For much of the 1970s, Cosell was the equivalent of the maintenance man for the ARPAnet. One of his jobs was to monitor the network from a computer in Cambridge, and alert local telephone companies around the country whenever their lines went dead - taking one leg of the ARPAnet down with them.
It was often a job that involved explaining to befuddled phone company technicians just what a computer network was.
"They were used to dealing with people at either end of the line," Cosell says. But he could figure out from his computer when, say, a computer link in the Midwest went down. "So you call up Telco and you get some sleepy guy in Cincinnati in the middle of the night and you tell him circuit 87305 from [The University of Illinois in] Champaign-Urbana is down. He says, `OK, what's your number?' You give him your number. And he notices the area code is in Massachusetts. So he says `what's the phone number you're calling?' I'd have to tell him, it doesn't matter, when it comes back up, I'll be able to tell, even though I'm thousands of miles away. It's interesting talking to guys in the middle of the night convincing him this is all right."

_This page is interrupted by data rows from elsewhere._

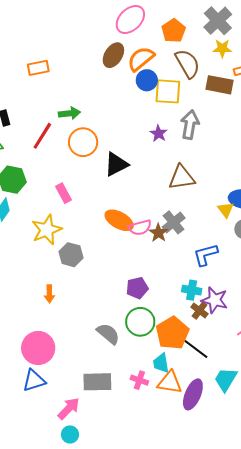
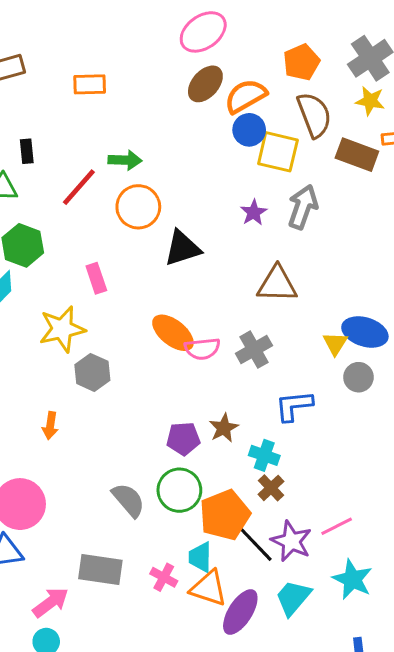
pink ellipse: (130, 19) -> (203, 32), moved
brown star: (158, 233) -> (224, 428), moved
purple star: (215, 300) -> (291, 541), moved

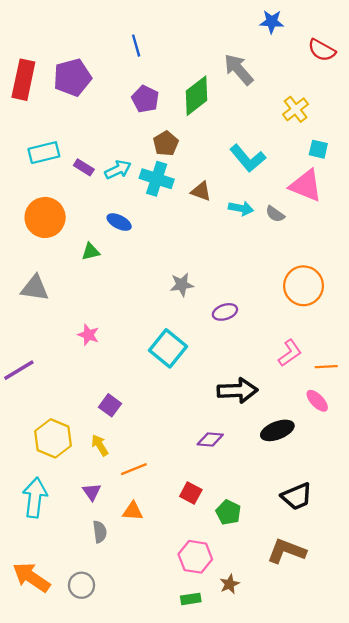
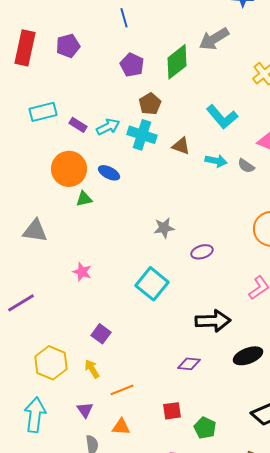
gray arrow: (239, 69) -> (214, 39), turned -80
purple pentagon: (72, 77) -> (68, 46), size x0.7
orange circle: (45, 217) -> (69, 169), moved
red square: (191, 493) -> (172, 411), turned -36

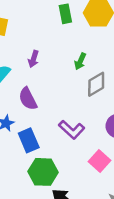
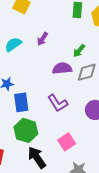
purple semicircle: (28, 99) -> (62, 68), moved, turned 96
pink square: (99, 161) -> (67, 142), moved

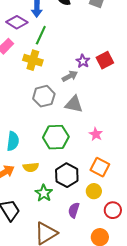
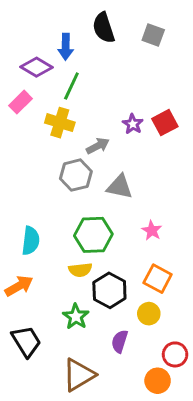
gray arrow: (70, 76) -> (98, 146), moved
yellow semicircle: (31, 167) -> (80, 270), moved
red circle: (113, 210) -> (175, 354), moved

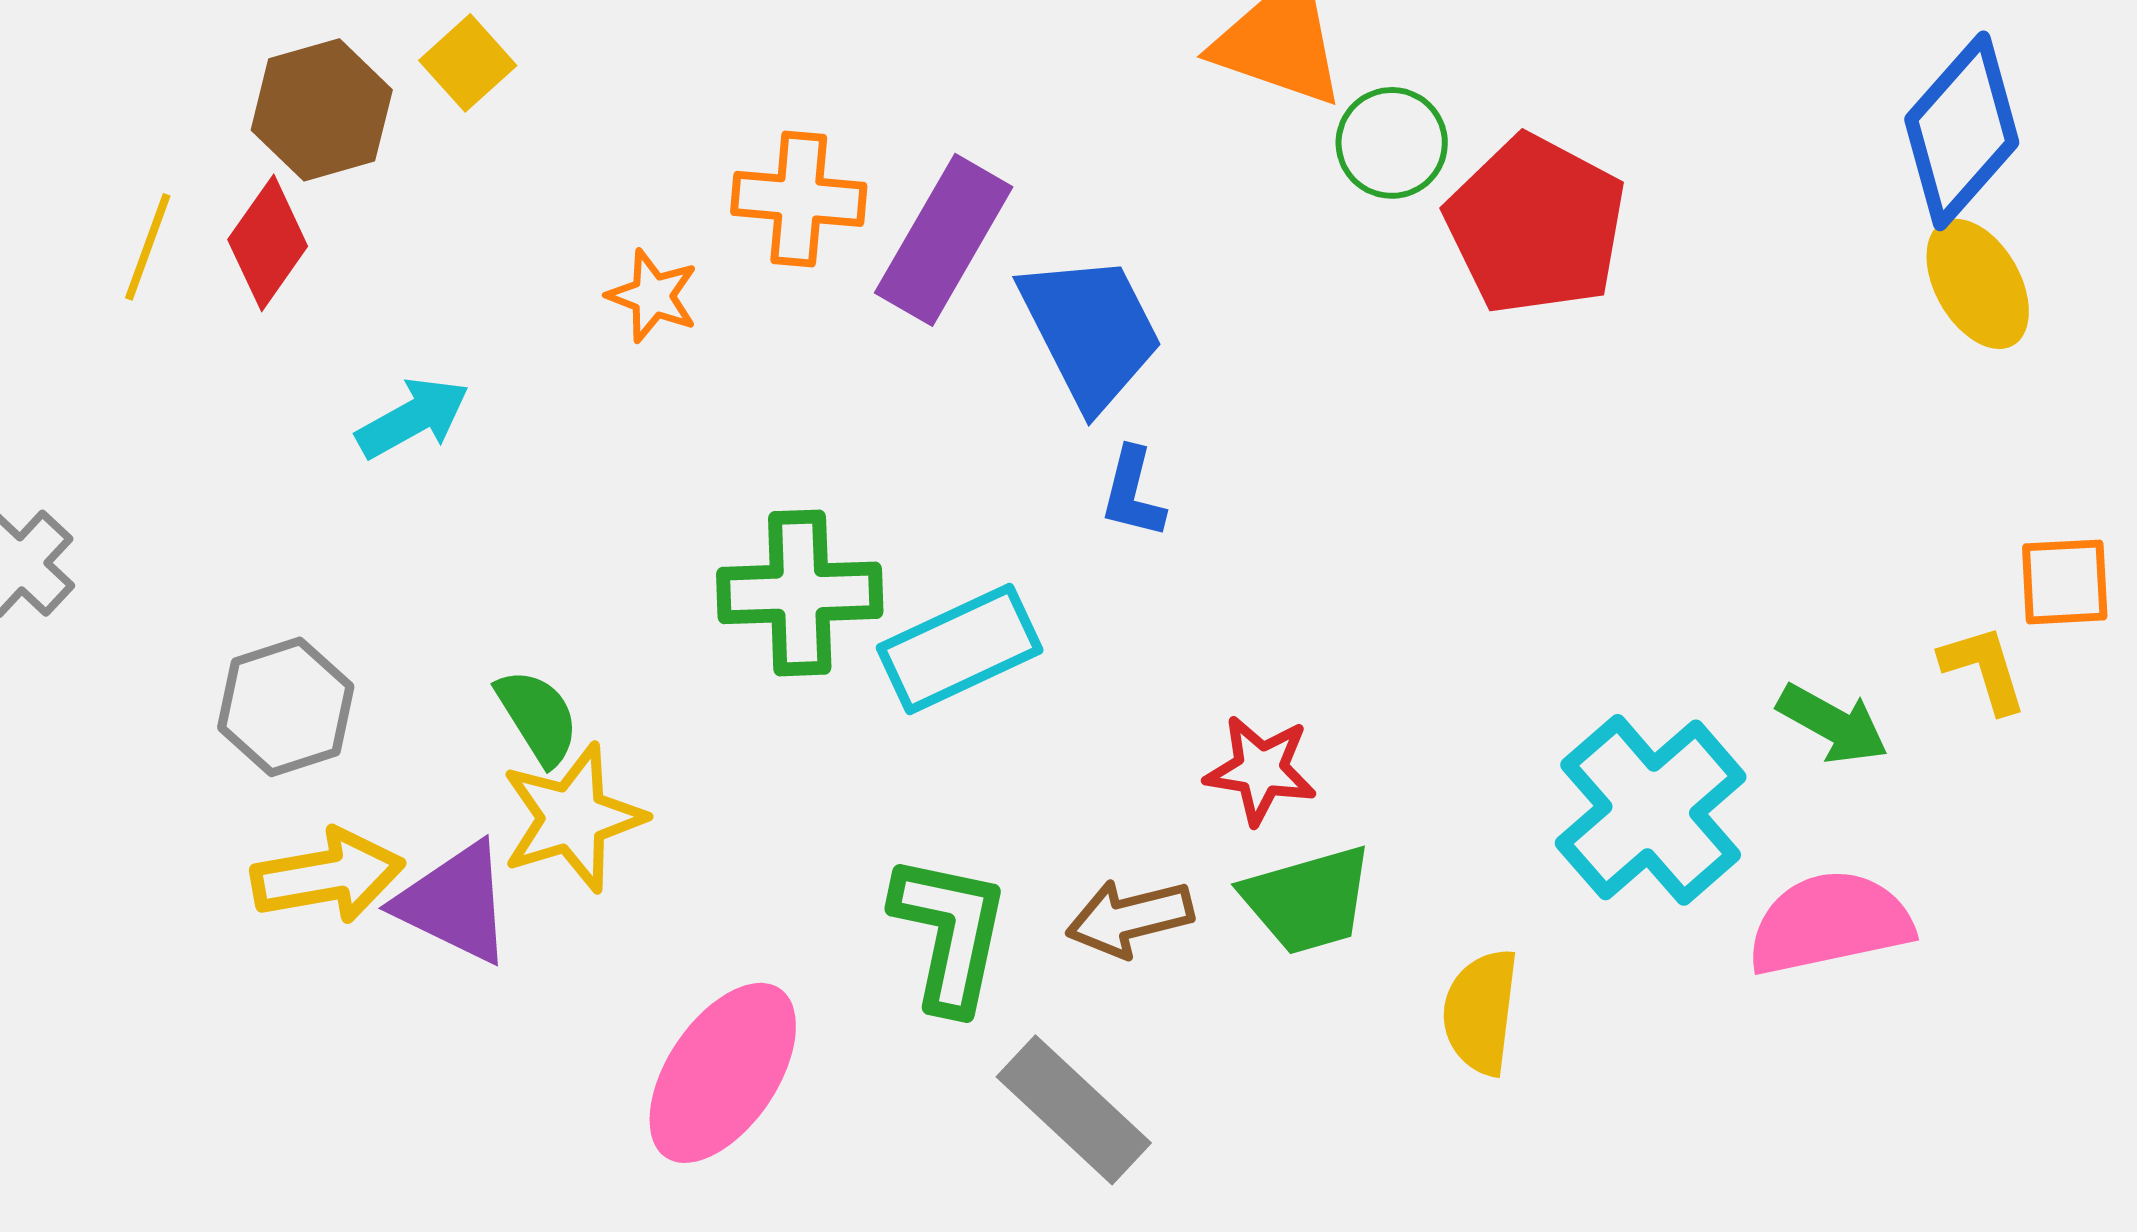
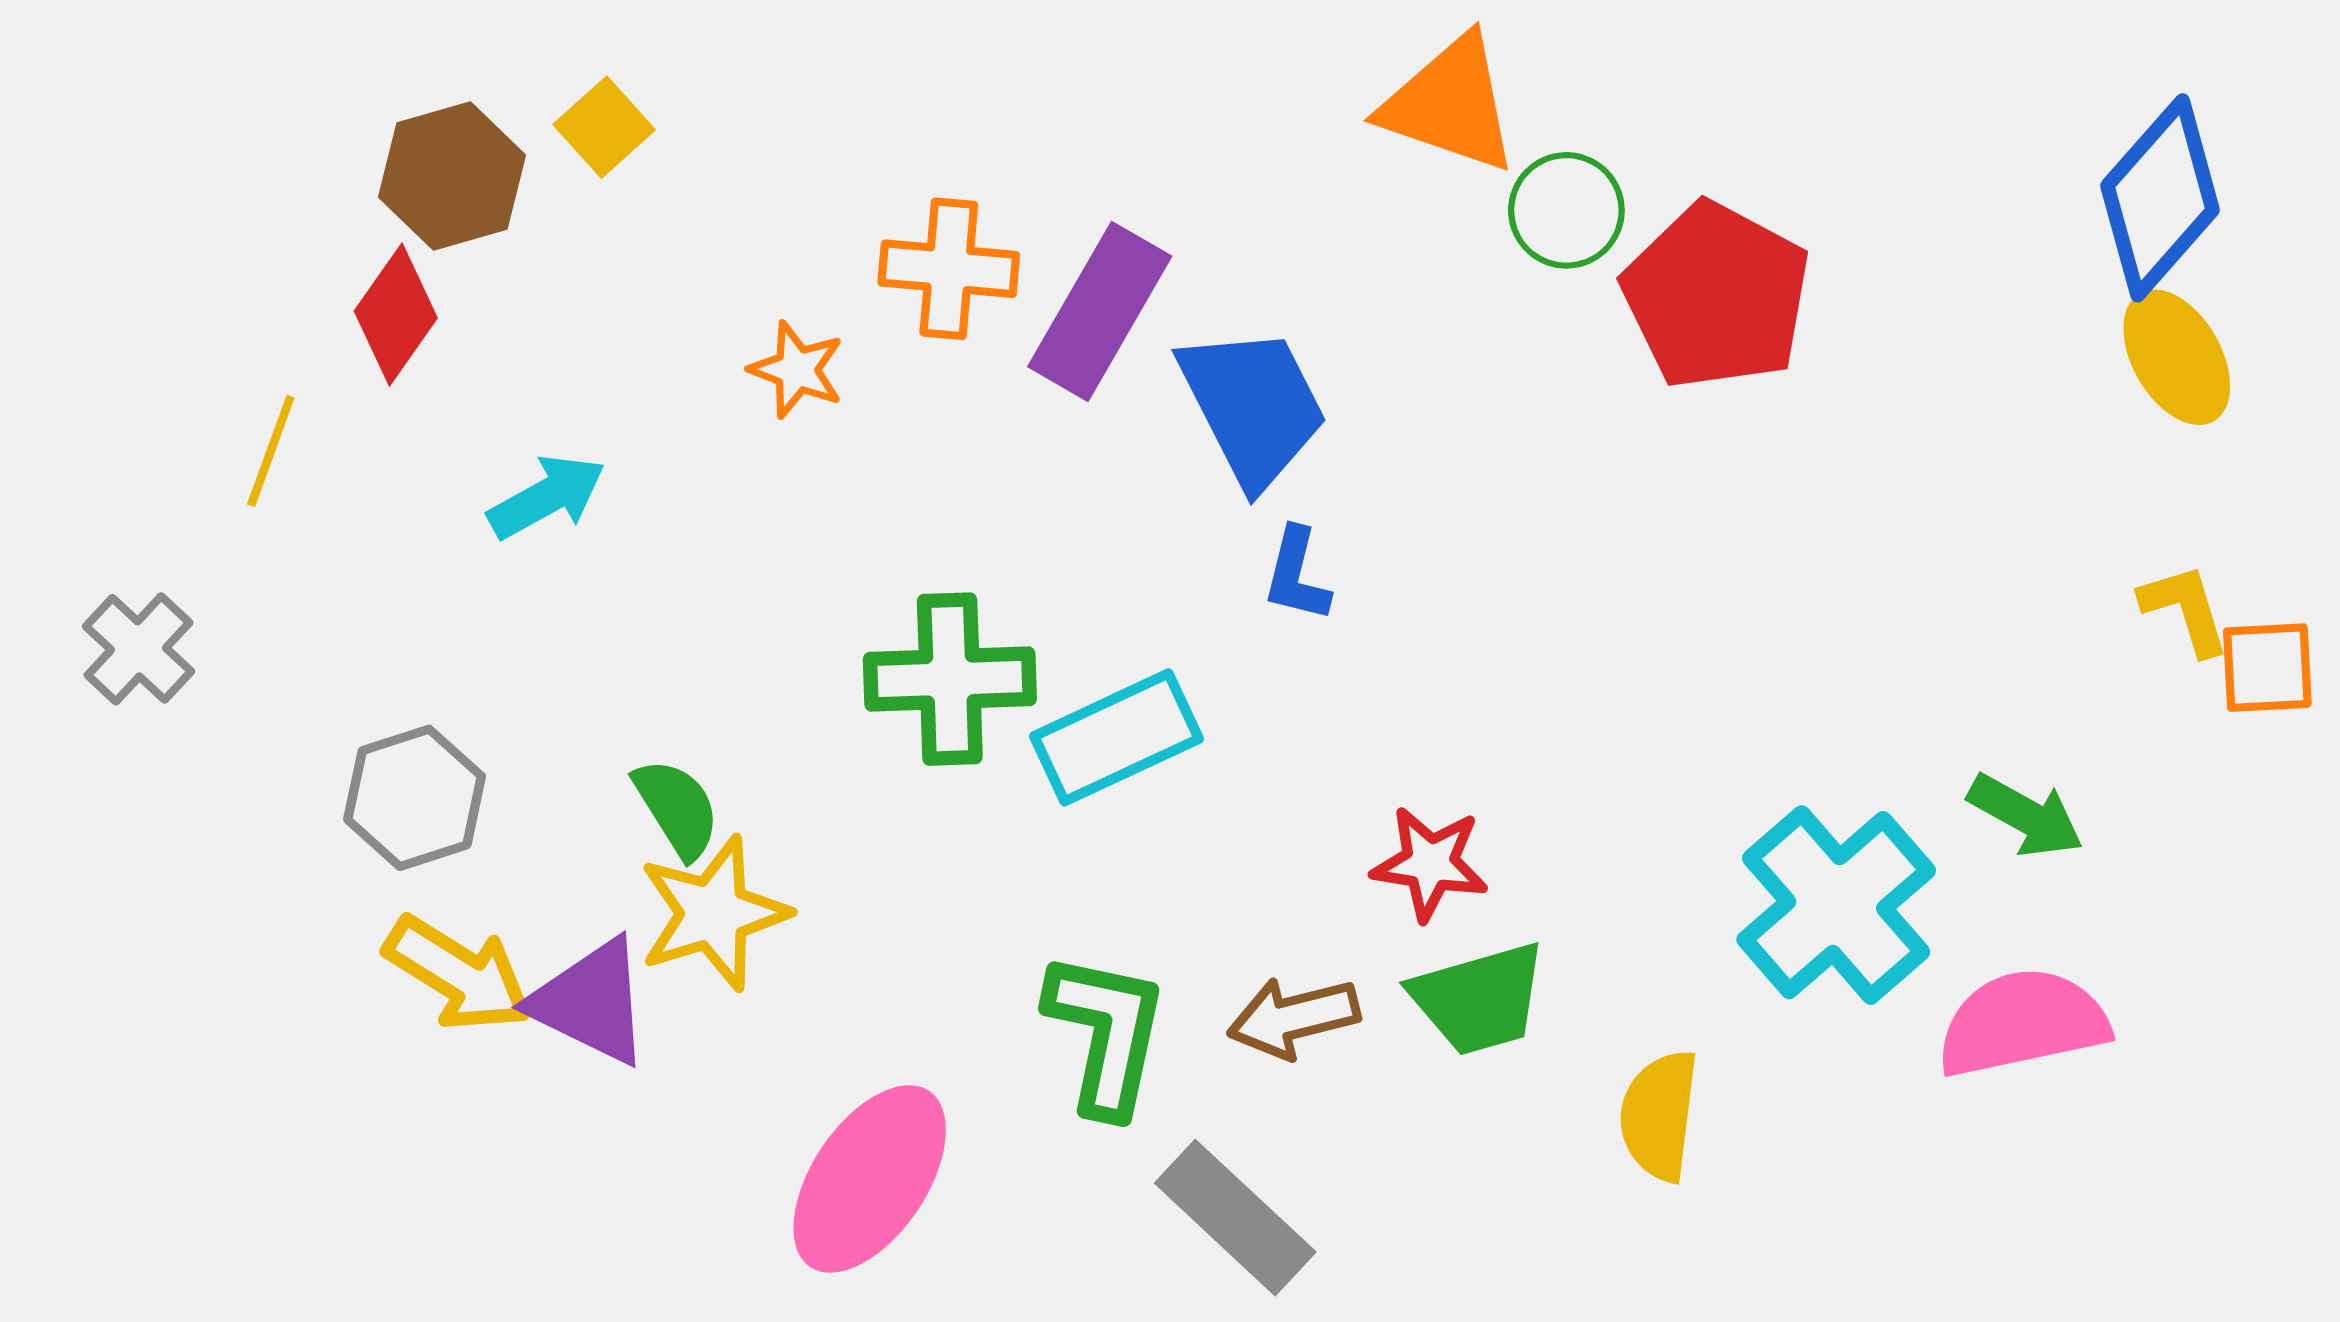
yellow line: (148, 247) -> (271, 451), moved
yellow L-shape: (1984, 669) -> (2185, 609), moved
yellow arrow: (328, 876) -> (458, 974), turned 42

At first, Cosell says, no one knew quite what to do with the ARPAnet. Researchers at one university weren't accustomed to dialing into a computer at another to do their work; sometimes the universities even discouraged it. One of the most popular features of cyberspace today - electronic mail - was an afterthought that hadn't been invented yet.
But in time, other computer networks sprung up in the 1970s, and were connected together; that's when the ARPAnet evolved into the Internet, the self-perpetuating global network of networks.
And Cosell went on to other jobs at BBN, as the company's resident software problem-solver. "Bernie was on a number of occasions called off what he was working on to rescue a project that was in trouble," Walden says. "Bernie was like a built-in insurance policy. You knew if it got in trouble, you can send in Bernie."
"He's a legend around here," agrees Jeff Mayersohn, BBN's vice president for corporate communications. "He's one of the best programmers we've ever had."
Computer historians, such as Virginia Tech's John Lee, editor of the Annals of the History of Computing, are amazed to have a computer pioneer living just over the mountain. "He's not famous," Lee says of Cosell. "That's one of the things that bugs me. There are these people out there, and very few people know them."